● EXERCISE GOAL: Exclude every picture and return the remaining entries below verbatim.

################

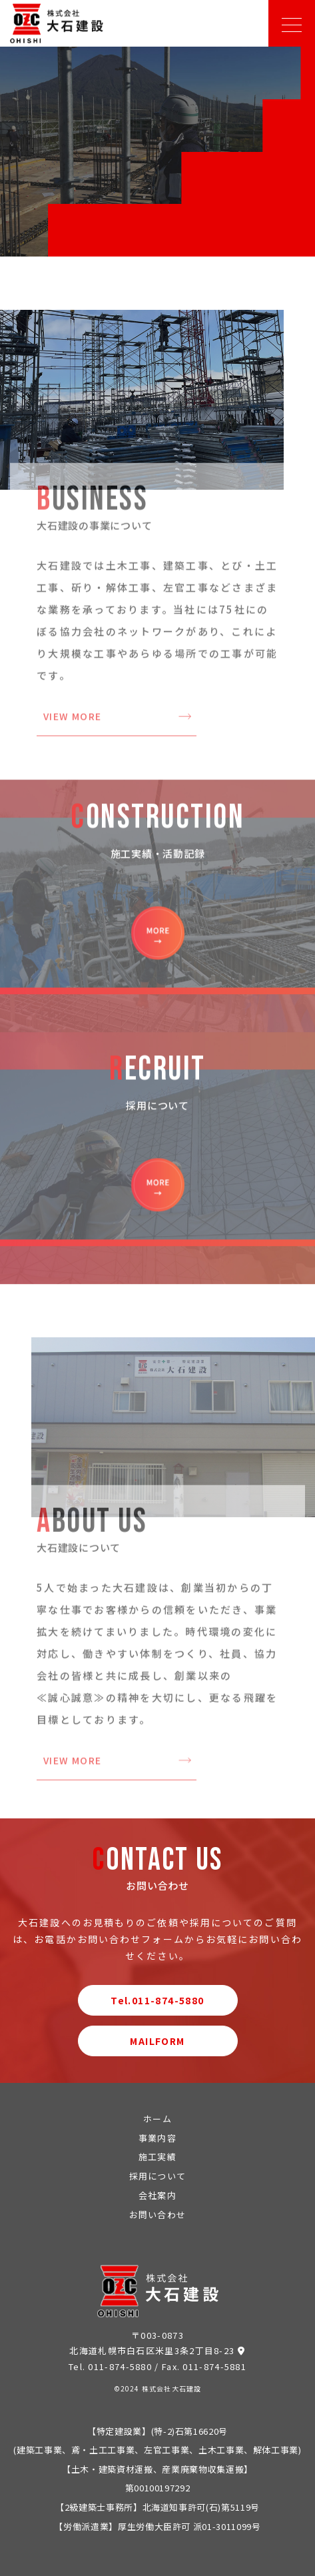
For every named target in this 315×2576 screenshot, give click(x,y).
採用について (157, 2176)
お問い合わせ (157, 2214)
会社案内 (157, 2195)
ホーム (157, 2118)
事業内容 (157, 2138)
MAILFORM (157, 2041)
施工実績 (157, 2156)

################

● YOUR SOLUTION:
For every named target in this 315×2576 screenshot, give click(x,y).
採用について (157, 2176)
お問い合わせ (157, 2214)
会社案内 (157, 2195)
ホーム (157, 2118)
事業内容 (157, 2138)
MAILFORM (157, 2041)
施工実績 (157, 2156)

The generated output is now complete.